1歳を過ぎても、ご飯も少しは食べて、ふつうに発育していれば、無理に卒乳をする必要はありません。お子さんもおっぱいが欲しいし、お母さんも母乳を飲ませたいなら、大切な母と子の絆です。おっぱいライフを十分に楽しみましょう。
周囲の人から甘えん坊になるから早く止めるようにいわれた、もう母乳には栄養がないといわれた、離乳食をあまり食べないのは母乳のせい、保育園に入るので止めなくてはいけない・・・など・・色々とお母さんには卒乳に関してのプレッシャーがかかってきます。でも、気にしないで下さい。一番大切なことは、お子さんの気持ちです。保育園に入って新しい環境で昼間は寂しい思いをしていても、夕方はお母さんがお迎えに来てくれます。すると、大好きなおっぱいが飲めます。この安心感がお子さんの心を支え、情緒を安定させてくれます。
少し前までは、卒乳ではなく断乳と言われていていました。「3日間泣きっぱなしだったけど、ほったらかしにしていたら、ついにあきらめた」とか「断乳したいのなら、おっぱいにからしをつけるといい」という話も聞いたことがありますが、こんな卒乳の仕方はちょっと悲しいですね。お誕生してから毎日、おっぱいを通じて密接に母と子が触れ合い、心を通わせていました。しかし、ある日突然、大人の都合で大切なおっぱいを取り上げられたら、お子さんの気持ちはいかがでしょうか?色々な事情でお母さんの方が卒乳したい場合は、お子さんの気持ちに配慮したやり方で卒乳にトライして下さい。

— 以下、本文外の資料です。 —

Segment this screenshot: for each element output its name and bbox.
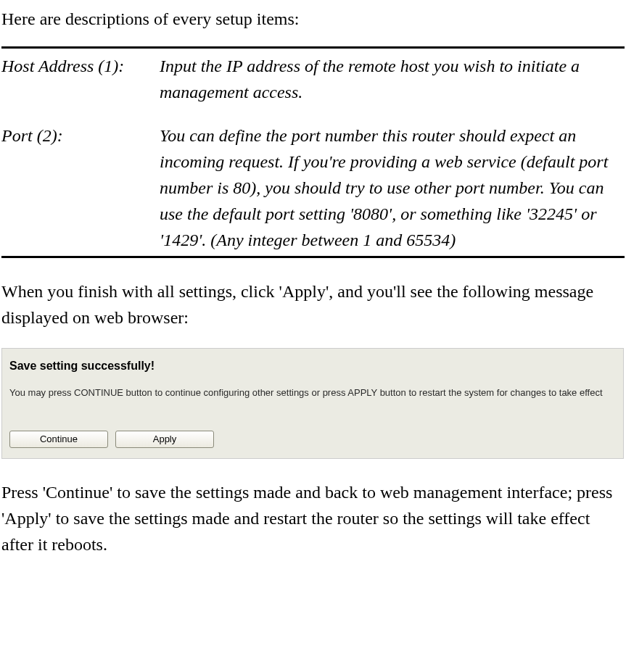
definition-term: Host Address (1): (1, 48, 160, 119)
definition-description: You can define the port number this rout… (160, 118, 625, 257)
closing-paragraph: Press 'Continue' to save the settings ma… (1, 479, 625, 557)
table-row: Port (2): You can define the port number… (1, 118, 625, 257)
after-table-paragraph: When you finish with all settings, click… (1, 278, 625, 331)
dialog-title: Save setting successfully! (9, 357, 616, 375)
apply-button[interactable]: Apply (115, 431, 214, 448)
intro-paragraph: Here are descriptions of every setup ite… (1, 6, 625, 32)
definitions-table: Host Address (1): Input the IP address o… (1, 46, 625, 258)
dialog-button-row: Continue Apply (9, 431, 616, 448)
continue-button[interactable]: Continue (9, 431, 108, 448)
dialog-message: You may press CONTINUE button to continu… (9, 386, 616, 400)
definition-description: Input the IP address of the remote host … (160, 48, 625, 119)
table-row: Host Address (1): Input the IP address o… (1, 48, 625, 119)
definition-term: Port (2): (1, 118, 160, 257)
save-dialog-panel: Save setting successfully! You may press… (1, 348, 624, 459)
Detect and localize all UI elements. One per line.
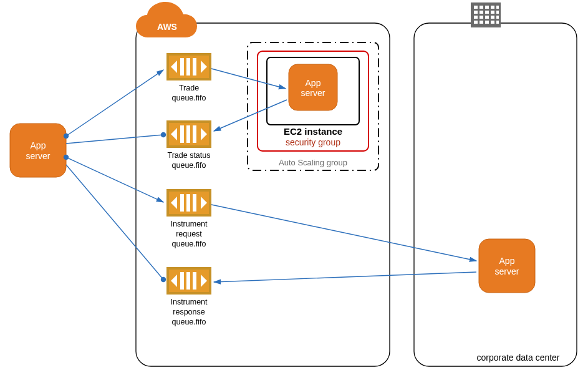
app-server-datacenter — [479, 239, 535, 293]
svg-rect-47 — [186, 272, 190, 290]
instrument-response-queue-icon — [166, 267, 211, 295]
svg-rect-3 — [480, 6, 483, 9]
svg-rect-46 — [180, 272, 184, 290]
svg-rect-27 — [193, 58, 196, 75]
svg-rect-19 — [485, 21, 489, 24]
svg-rect-13 — [480, 16, 483, 19]
trade-status-queue-icon — [166, 120, 211, 148]
arrow-asg-to-tradestatus — [214, 100, 287, 131]
app-server-asg-line1: App — [306, 78, 321, 88]
svg-rect-26 — [186, 58, 190, 75]
svg-rect-34 — [193, 125, 196, 143]
svg-rect-9 — [485, 11, 489, 14]
trade-status-queue-line1: Trade status — [167, 151, 210, 160]
svg-rect-20 — [491, 21, 494, 24]
app-server-dc-line2: server — [495, 266, 519, 276]
trade-queue-line2: queue.fifo — [172, 94, 206, 102]
trade-status-queue-line2: queue.fifo — [172, 161, 206, 170]
svg-rect-11 — [496, 11, 499, 14]
svg-rect-39 — [180, 194, 184, 212]
instr-req-line3: queue.fifo — [172, 240, 206, 248]
datacenter-container — [414, 23, 577, 366]
svg-rect-4 — [485, 6, 489, 9]
instr-resp-line1: Instrument — [170, 298, 208, 306]
datacenter-label: corporate data center — [476, 353, 559, 363]
instr-resp-line3: queue.fifo — [172, 318, 206, 326]
arrow-left-to-instrreq — [66, 157, 163, 202]
app-server-left — [10, 124, 66, 177]
svg-rect-12 — [474, 16, 478, 19]
arrow-left-to-trade — [66, 70, 163, 136]
building-icon — [471, 2, 501, 27]
app-server-asg-line2: server — [301, 88, 325, 98]
ec2-label: EC2 instance — [284, 126, 342, 137]
svg-rect-18 — [480, 21, 483, 24]
app-server-left-line2: server — [26, 151, 51, 161]
svg-rect-41 — [193, 194, 196, 212]
arrow-tradestatus-to-left — [66, 135, 163, 144]
svg-rect-33 — [186, 125, 190, 143]
aws-label: AWS — [157, 22, 177, 32]
svg-rect-48 — [193, 272, 196, 290]
trade-queue-icon — [166, 53, 211, 80]
instrument-request-queue-icon — [166, 189, 211, 217]
instr-req-line2: request — [176, 230, 202, 238]
trade-queue-line1: Trade — [179, 84, 199, 92]
instr-req-line1: Instrument — [170, 220, 208, 228]
svg-rect-15 — [491, 16, 494, 19]
svg-rect-2 — [474, 6, 478, 9]
arrow-instrresp-to-left — [66, 165, 163, 280]
svg-rect-40 — [186, 194, 190, 212]
instr-resp-line2: response — [173, 308, 205, 316]
svg-rect-5 — [491, 6, 494, 9]
svg-rect-8 — [480, 11, 483, 14]
arrow-trade-to-asg — [211, 69, 286, 89]
arrow-instrreq-to-dc — [211, 205, 476, 261]
svg-rect-14 — [485, 16, 489, 19]
app-server-left-line1: App — [31, 140, 46, 150]
svg-rect-10 — [491, 11, 494, 14]
svg-rect-32 — [180, 125, 184, 143]
svg-rect-17 — [474, 21, 478, 24]
svg-rect-7 — [474, 11, 478, 14]
app-server-dc-line1: App — [499, 256, 515, 266]
aws-cloud-icon: AWS — [136, 2, 197, 37]
asg-label: Auto Scaling group — [279, 158, 347, 167]
arrow-dc-to-instrresp — [214, 272, 476, 282]
svg-rect-6 — [496, 6, 499, 9]
secgrp-label: security group — [286, 137, 340, 147]
svg-rect-25 — [180, 58, 184, 75]
svg-rect-21 — [496, 21, 499, 24]
svg-rect-16 — [496, 16, 499, 19]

1歳半ごろになれば、お母さんの話もかなり理解できるようになります。「大きくなったらみんなおっぱいは飲まなくなるんだよ。そろそろやめてもいいかな?」とお子さんに話かけて下さい。お子さんの反応は様々ですが、折にふれてお話をしておいて卒乳の心の準備をゆっくりと整えます。卒乳の目印としておっぱいにシンボルマークを描くという方法もあります。あらかじめ、お子さんが大好きなシンボルマークを決めていて「このマークがおっぱいに現れたら、おっぱいは飲めなくなるのよ」と言い聞かせておきます。
さて、十分な準備の後、卒乳の日におっぱいに現れたシンボルマークを見て、大泣きしたり、かまわずに吸いついてきたりする場合はうまくいきませんので、卒乳は諦めて少し時期をずらして下さい。マークを見て不思議そうにしたり、笑ったり、「ナイナイ」といってお母さんの服でおっぱいを隠す場合は卒乳できそうです。
卒乳後は、おっぱいのかわりに、しっかりと抱きしめたり、絵本を読んだり、子守唄を歌ってあげたりして、お子さんの心のよりどころを確保できるように細やかに気を配ってあげて下さい。